Phew 『Vertigo KO』ニュー新橋ビル
SAKUMA (Modest)さんの2019年ruralでの1曲目、出合ったことがない不思議な曲が気になり、調べて知ったPhewさん。
アルバムリリース予定で、映像が出ているのを知らなかったが、ださラップで紹介した方がSNSでシェアしてくれて、見落とさずに済んだ。自分とは全く異なる属性で趣味も異なる人から、自分の好みど真ん中の映像をシェアしてもらえるのは、奇妙な感覚で面白い。たとえ思想が違っても、同じものを楽しめるのは音楽の良いところ。
さて本題。
Phew - Vertigo KO
このアルバムは、無意識のサウンドスケッチです。 閉鎖的で閉塞的な時期である2017年から2019年に、日本でレコーディングされました。 これは、世界観の提示ではなく、個人的な2010年代後半のドキュメンタリー音楽です。 このアルバムの隠されたメッセージは、「私たちが住んでいるのはなんて酷い世界でしょう、でも生き残りましょう。」です。
Phewさんの音楽を聴いて想像していた世界が、そのまま映像化されていて驚いた。同じ日本人だから、音からインスパイアされる映像が同じになるのか。それとも、Phewさんが情景を音で表現する能力が高いから、音という媒体で配布しても、音に落とし込んだ情景までが伝わるのか。
薄汚れたビルの駐車場、扉の閉じた行き止まり、逆再生、レトロビルのタイル・掲示板のフォント・エスカレーター・ガラスブロック。好きなものばかりだ。ニュー新橋ビルとかかなと思ったら、一発で正解。昔、地下の牛カツ屋さんに1回行っただけで、上の階は行ったことないのに当ててしまった。シャッターが閉まっている細い路地を進むと、行き止まりのシーンも良いですね。頭バーの入り口を思い出す。「あれっ、行き止まり。」と一瞬戸惑う感覚。映像の女性は、Phewさんなんですかね。かっこいい。この曲だけを単体で聴くのは、自分には難しいかな。ただ、DJでこの曲を使うとしたら、DJの人はどうやって使うか、どんなミックスになるか、どんどん想像が膨らんで楽しい。

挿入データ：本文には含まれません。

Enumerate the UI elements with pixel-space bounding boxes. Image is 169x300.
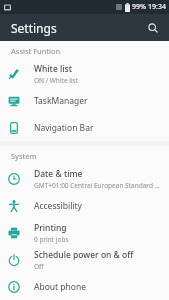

「ビルヂング」と名前のついた古いビル、陶芸品のようなタイル、レトロなフォント、「釦(ボタン)」など漢字表記の注意書き、接触式ではなく物理的に押し下げるエレベーター等のボタン、色褪せた赤いベルトのエスカレーター、模様ガラス、ガラスブロック等が大好きで、神戸に帰省する度に写真を撮り貯めている。例えば、三宮センタープラザには、注意して見ると古いものが多く残っていて、毎回足を運ぶ採集場所。写真に残しきれていないものがなくなってしまう前に、早く神戸に帰りたい。
インターネットは面白くて、自分も同じ道を散歩したら、絶対同じところに目が行く、絶対同じ写真を撮ると思える人を見つけることができる。ネットもSNSも、使いよう。